Here are a few facts and comments I have on the debt issue and some clarifications that might help you understand more of what that debt load is and what it means to you as a citizen.

As of today, the city has a debt load of approximately $14.27 million (that’s the principal balance today).  That number comes from the debt schedules for the six (6) debts currently being paid by the city.  This debt load does NOT include any Water/Wastewater projects because that debt is covered and paid for by water/sewer collections.

The first instinct (mine included) is “WOW – that’s a lot of debt!”  Well, it is…but. (There always seems to be a “but” in politics).  Of that $14.27 million debt, $10.18 million is supported (and currently being paid on time) by sales tax revenues…voter-approved sales tax revenues.  A big chuck of that (approximately $8 million or 80%) is for recent voter-approved projects like the Civic Center, Senior Center, South Street Bridge, and the Howard Bush Drive Extension.  As of now, those projects ARE fully supported by the sales taxes being collected and are NOT a draw on the city’s general fund.  (Let’s ignore for a moment that the projects had overruns and part of the street projects were never completed –that’s a separate and important discussion, but outside the scope of looking at the debt load today.)

To cut to the chase, $10 million of our debt is current financed by sales taxes.  As long as sales taxes remain at the levels they are, we’re good on that portion of the debt.
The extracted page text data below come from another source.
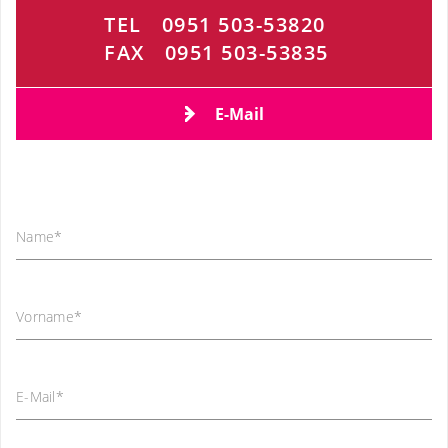
TEL
0951 503-53820
FAX
0951 503-53835
E-Mail
Name
*
Vorname
*
E-Mail
*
That leaves us with just over $4 million of debt that is the real headache – broken down, it is $3.4 million for the golf course and $650K for the airport.  This debt is (in a perfect world) supported by fees from things like hangar rent and golf course fees.  It’s when that perfect world becomes not so perfect (and that’s where we are today) that issues arise. 

It’s no secret that golf revenues are down.  It’s no secret that the golf course has NEVER covered its full load of debt since adding 9 holes of play in the early 2000’s.  It’s no secret that for the past decade or so, our general fund has spent funds it could otherwise use elsewhere (including for police and fire) to make those payments!  Combine that with a financial crisis caused by the 2008-2009 fund “borrowing” that occurred under the previous administration and we’re in a really tough spot.
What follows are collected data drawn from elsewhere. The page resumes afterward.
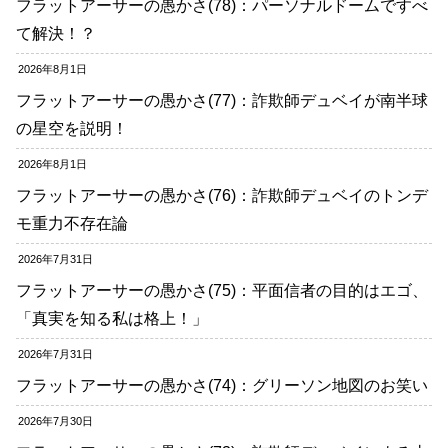
フラットアーサーの愚かさ(78)：パーソナルドームですべ
て解決！？
2026年8月1日
フラットアーサーの愚かさ(77)：詐欺師デュベイが南半球
の星空を説明！
2026年8月1日
フラットアーサーの愚かさ(76)：詐欺師デュベイのトンデ
モ重力不存在論
2026年7月31日
フラットアーサーの愚かさ(75)：平面信者の目的はエゴ、
「真実を知る私は格上！」
2026年7月31日
フラットアーサーの愚かさ(74)：グリーソン地図のお笑い
2026年7月30日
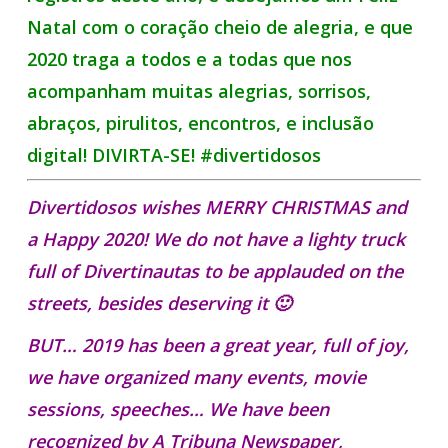
Natal com o coração cheio de alegria,
e que
2020 traga a todos e a todas que nos
acompanham muitas alegrias, sorrisos,
abraços, pirulitos, encontros, e inclusão
digital! DIVIRTA-SE! #divertidosos
Divertidosos wishes MERRY CHRISTMAS and
a Happy 2020! We do not have a lighty truck
full of Divertinautas to be applauded on the
streets, besides deserving it 🙂
BUT… 2019 has been a great year, full of joy,
we have organized many events, movie
sessions, speeches… We have been
recognized by A Tribuna Newspaper,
The good news is that we’re really only having to focus on $4 million of debt right now – not the entire $14 million.  The good news is overall sales tax revenues have rebounded in the past few months and are slightly ahead of last year’s collections.  The bad news is we’ve cut some essential services and cut pay and staffing to ensure we can keep paying on that $4 million debt.
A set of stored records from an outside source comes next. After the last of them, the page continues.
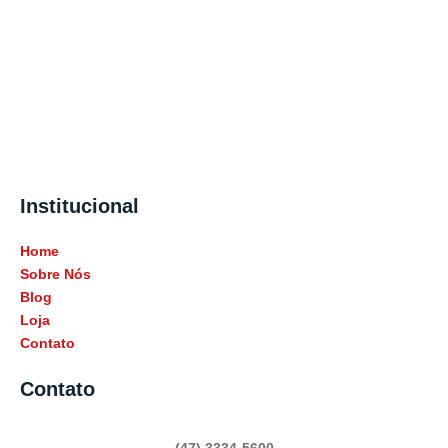
Institucional
Home
Sobre Nós
Blog
Loja
Contato
Contato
In the long run, cuts in pay and services cannot continue.  Our city employees do a great job.  They deserve a fair wage for a day’s work.  Our staffing in police MUST come back up.  Our fireman MUST stay on the job after federal assistance runs out in 2013.  Streets must be better maintained.  Parks must be mowed.  Equipment and facilities must be maintained.  Worn our equipment must be replaced.  It all costs money…money that we currently don’t have but will NEED to keep our city functioning years into the future.

I hope these comments have been helpful.  I could spend the next hour or more laying out more detail, but that’s for another day and another post.  Until then, know that your city council is working hard to find solutions to these issues.  Know that the past mismanagement is no longer happening in our city.  We’ll never be perfect (no one is) and it’s easy to criticize when mistakes happen, but your city is back to being run like a city should be run – open and honest communication – proper council oversight – decisions based on fact and the overall good of ALL of Neosho.

It’s an honor to serve.  I love our town.  I hope you agree we’re finally starting to head in the right direction.

July 25, 2011

Debt Concerns “No worry” With China

Despite dire predictions of a global market crash this morning due to the lack of an agreement on the US debt limit, China is taking a much more positive view of things.

Xia Bin, a member of the central bank’s monetary policy committee was quoted as saying "Don't worry too much about it. The United States will have to issue more debt and issue more currency".  Xia went on to say that the debt talks had gained too much media attention.

Currently, the US debt ceiling is capped at $14.3 trillion.  China is believed to hold 70% of its reserves in US dollar assets. 

As of 1:30pm CDT, the DOW was off just under 50 points.  The NASDAQ was down under 4 points.  It appears the concerns were very-much overblown based on the market’s trading today.

July 23, 2011

China GDP Growth Rate Continues Strong Pace

From ChinaDaily

IMF lauds global role played by economy

But report notes inflation, property bubble and credit quality problems

WASHINGTON - China will continue to drive global economic development with an estimated growth rate of 9.6 percent this year, despite signs of an economic slowdown, the International Monetary Fund (IMF) said in a report issued on Wednesday.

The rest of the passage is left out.